In Vitro Effects of Ligand Bias on Primate Mu Opioid Receptor Downstream Signaling

Abstract

Interest has emerged in biased agonists at the mu opioid receptor (MOR) as a possible means for maintaining potent analgesis with reduced side effect profiles. While approaches measuring in vitro biased agonism are used in the development of these compounds, their therapeutic utility will ultimately be determined by in vivo functional effects. Nonhuman primates (NHPs) are the most translational model for evaluating the behavioral effects of candidate medications, but biased signaling of these drugs at NHP MOR receptors has been unstudied. The goal of the current work was to characterize MOR ligand bias in rhesus macaques, focusing on agonists that have previously been reported to show different patterns of biased agonism in rodents and humans. Downstream signaling pathways that responded to MOR activation were identified using a luciferase reporter array. Concentration-response curves for specific pathways (cAMP, NF-ĸB, MAPK/JNK) were generated using six agonists previously reported to differ in terms of signaling bias at rodent and human MORs. Using DAMGO as a reference ligand, relative cAMP, NF-ĸB and MAPK/JNK signaling by morphine, endomorphin-1, and TRV130 were found to be comparable between species. Further, the bias patterns of across ligands for NF-ĸB and MAPK/JNK were largely similar between species. There was a high degree of concordance between rhesus macaque and human MOR receptor signaling bias for all agonists tested, further demonstrating their utility for future translational behavioral studies.

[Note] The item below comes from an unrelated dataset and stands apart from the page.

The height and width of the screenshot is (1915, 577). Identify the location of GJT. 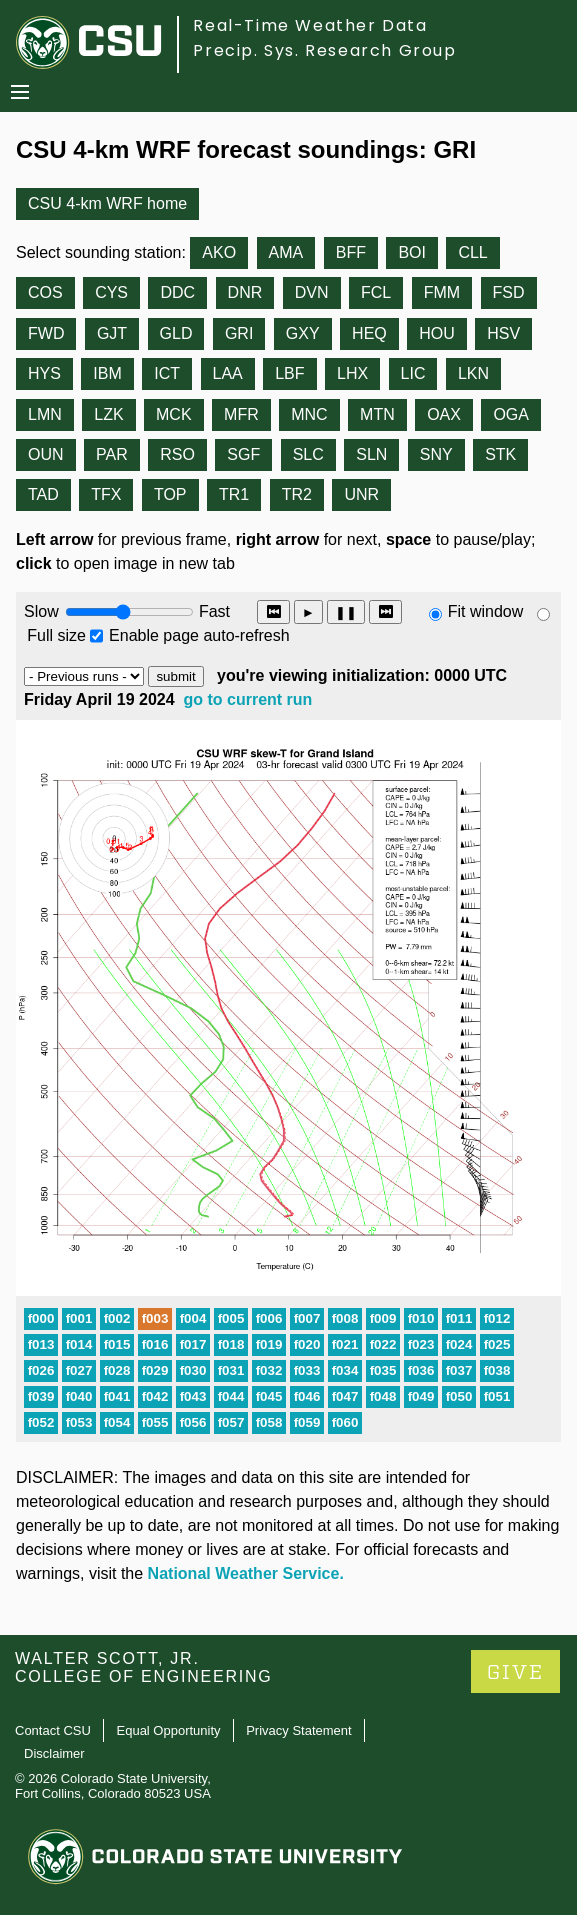 (112, 333).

Keywords: biased agonism; morphine; nonhuman primate; opioid; second messenger signaling.

Figure 1

cAMP, NF-ĸB, MAPK/JNK, and MAPK/ERK respond to MOR activation by 10 µM DAMGO (solid bars) compared to saline (hatched bars) in both species, (a) human and (b) rhesus macaque. * indicates p < 0.05 compared to the negative control, # indicates p < 0.05 in the DAMGO group compared to saline.

Figure 2

The concentration-dependent inhibition/activation of signaling by MOR ligands. Inhibition of forskolin-induced cAMP activation in human (a) and rhesus macaque (d) MORs. Stimulation of NF-ĸB in human (b) and rhesus macaque (e) MORs. Stimulation of MAPK/JNK in human (c) and rhesus macaque (f) MORs. Morphine (blue), met-enkephalin (cyan), endomorphin-1 (orange), β-endorphin (purple), and TRV130 (green).

Figure 3

The ∆log($\frac{\mathsf{\tau }}{{\mathrm{K}}_A}$) values from three pathways for all ligands are shown for human (a–e) and rhesus macaque (f–j) MORs. * indicates p < 0.05 between signaling pathways.

Figure 4

Web chart reflecting the calculated bias factor from ∆∆log($\frac{\mathsf{\tau }}{{\mathrm{K}}_A}$) for all ligands in human (a) and rhesus macaque (b). Empty circles represent p < 0.05 on ∆log($\frac{\mathsf{\tau }}{{\mathrm{K}}_A}$) values compared between the test ligand and the reference ligand DAMGO. Closed circles represent p < 0.05 on ∆log($\frac{\mathsf{\tau }}{{\mathrm{K}}_A}$ ) values comparisons between human and rhesus macaque. Morphine (blue), met-enkephalin (cyan), endomorphin-1 (orange), β-endorphin (purple), TRV130 (green).